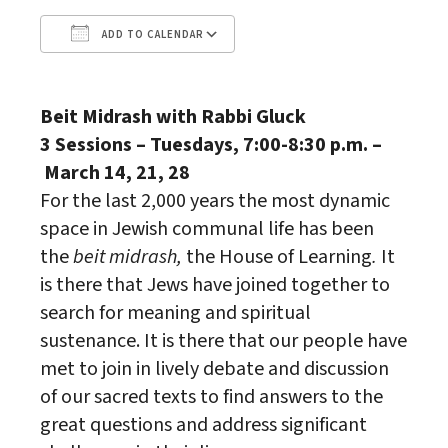
ADD TO CALENDAR
Download ICS
Google Calendar
Beit Midrash with Rabbi Gluck
3 Sessions – Tuesdays, 7:00-8:30 p.m. –
March 14, 21, 28
For the last 2,000 years the most dynamic
space in Jewish communal life has been
the
beit midrash,
the House of Learning
.
It
is there that Jews have joined together to
search for meaning and spiritual
sustenance. It is there that our people have
met to join in lively debate and discussion
of our sacred texts to find answers to the
great questions and address significant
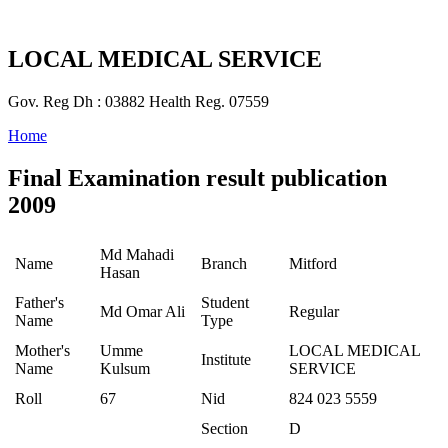
LOCAL MEDICAL SERVICE
Gov. Reg Dh : 03882 Health Reg. 07559
Home
Final Examination result publication
2009
Md Mahadi
Name
Branch
Mitford
Hasan
Father's
Student
Md Omar Ali
Regular
Name
Type
Mother's
Umme
LOCAL MEDICAL
Institute
Name
Kulsum
SERVICE
Roll
67
Nid
824 023 5559
Section
D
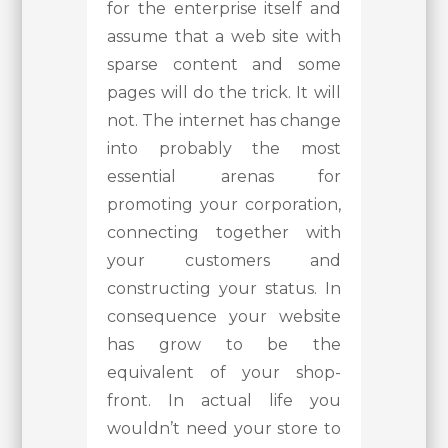
for the enterprise itself and
assume that a web site with
sparse content and some
pages will do the trick. It will
not. The internet has change
into probably the most
essential arenas for
promoting your corporation,
connecting together with
your customers and
constructing your status. In
consequence your website
has grow to be the
equivalent of your shop-
front. In actual life you
wouldn’t need your store to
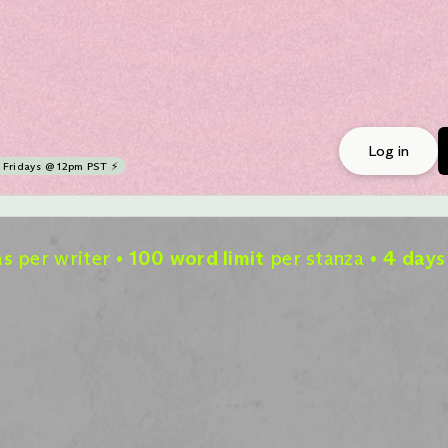
Log in
Fridays @ 12pm PST ⚡
as
per writer
100 word limit
per stanza
4 days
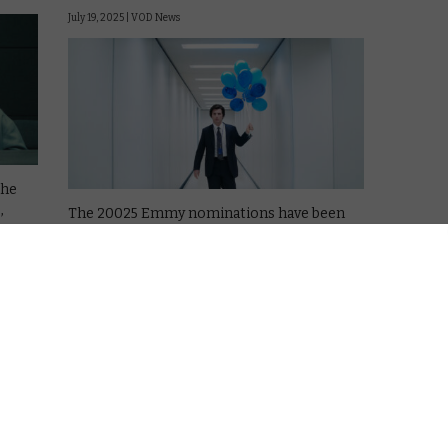
July 19, 2025 |
VOD News
The
,
The 20025 Emmy nominations have been
announced, and Severance is leading the
race, after the much-hyped second season
of the Apple TV satire.
e
Severance has 27 nods in total, including
Outstanding Drama, Lead Actor in a Drama
for Adam Scott, …
Read More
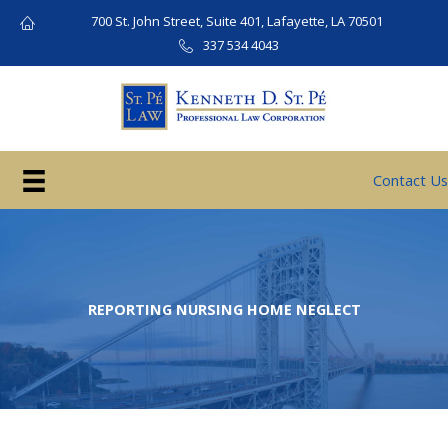
Skip
700 St. John Street, Suite 401, Lafayette, LA 70501
to
337 534 4043
content
Contact Us
REPORTING NURSING HOME NEGLECT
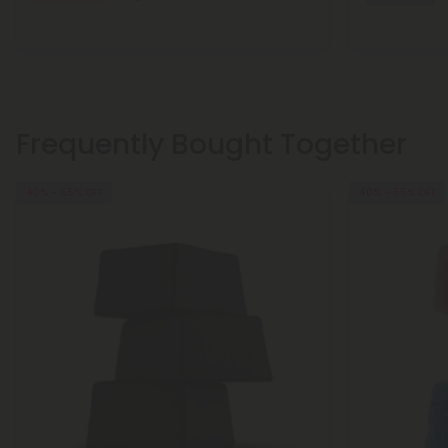
Frequently Bought Together
40% - 55% OFF
40% - 55% OFF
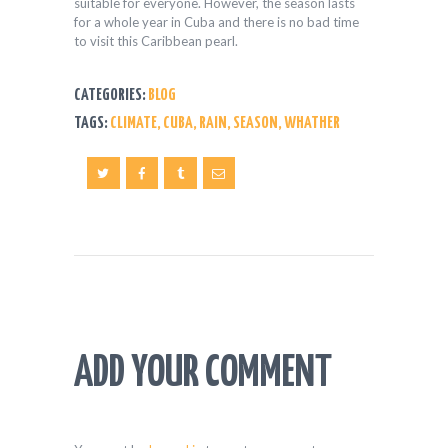
suitable for everyone. However, the season lasts
for a whole year in Cuba and there is no bad time
to visit this Caribbean pearl.
CATEGORIES:
BLOG
TAGS:
CLIMATE
,
CUBA
,
RAIN
,
SEASON
,
WHATHER
ADD YOUR COMMENT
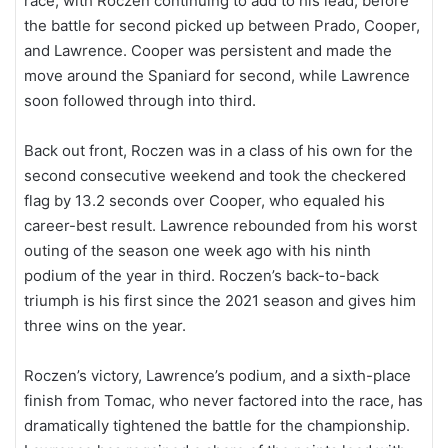
race, with Roczen continuing to add to his lead, before
the battle for second picked up between Prado, Cooper,
and Lawrence. Cooper was persistent and made the
move around the Spaniard for second, while Lawrence
soon followed through into third.
Back out front, Roczen was in a class of his own for the
second consecutive weekend and took the checkered
flag by 13.2 seconds over Cooper, who equaled his
career-best result. Lawrence rebounded from his worst
outing of the season one week ago with his ninth
podium of the year in third. Roczen’s back-to-back
triumph is his first since the 2021 season and gives him
three wins on the year.
Roczen’s victory, Lawrence’s podium, and a sixth-place
finish from Tomac, who never factored into the race, has
dramatically tightened the battle for the championship.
□ □ □ □
Here the job is to copy the listing above word for word, starting at the line with "Google Calendar" and ending at the line with "flag by 13.2", and to leave out the pictures.

Google Calendar
Beit Midrash with Rabbi Gluck
3 Sessions – Tuesdays, 7:00-8:30 p.m. –
March 14, 21, 28
For the last 2,000 years the most dynamic
space in Jewish communal life has been
the
beit midrash,
the House of Learning
.
It
is there that Jews have joined together to
search for meaning and spiritual
sustenance. It is there that our people have
met to join in lively debate and discussion
of our sacred texts to find answers to the
great questions and address significant
LOCAL MEDICAL SERVICE
Gov. Reg Dh : 03882 Health Reg. 07559
Home
Final Examination result publication
2009
Md Mahadi
Name
Branch
Mitford
Hasan
Father's
Student
Md Omar Ali
Regular
Name
Type
Mother's
Umme
LOCAL MEDICAL
Institute
Name
Kulsum
SERVICE
Roll
67
Nid
824 023 5559
Section
D
for the enterprise itself and
assume that a web site with
sparse content and some
pages will do the trick. It will
not. The internet has change
into probably the most
essential arenas for
promoting your corporation,
connecting together with
your customers and
constructing your status. In
consequence your website
has grow to be the
equivalent of your shop-
front. In actual life you
wouldn’t need your store to
Log in
Fridays @ 12pm PST ⚡
as
per writer
100 word limit
per stanza
4 days
July 19, 2025 |
VOD News
The
,
The 20025 Emmy nominations have been
announced, and Severance is leading the
race, after the much-hyped second season
of the Apple TV satire.
e
Severance has 27 nods in total, including
Outstanding Drama, Lead Actor in a Drama
for Adam Scott, …
Read More
Skip
700 St. John Street, Suite 401, Lafayette, LA 70501
to
337 534 4043
content
Contact Us
REPORTING NURSING HOME NEGLECT
Frequently Bought Together
40% - 55% OFF
40% - 55% OFF
suitable for everyone. However, the season lasts
for a whole year in Cuba and there is no bad time
to visit this Caribbean pearl.
CATEGORIES:
BLOG
TAGS:
CLIMATE
,
CUBA
,
RAIN
,
SEASON
,
WHATHER
ADD YOUR COMMENT
race, with Roczen continuing to add to his lead, before
the battle for second picked up between Prado, Cooper,
and Lawrence. Cooper was persistent and made the
move around the Spaniard for second, while Lawrence
soon followed through into third.
Back out front, Roczen was in a class of his own for the
second consecutive weekend and took the checkered
flag by 13.2 seconds over Cooper, who equaled his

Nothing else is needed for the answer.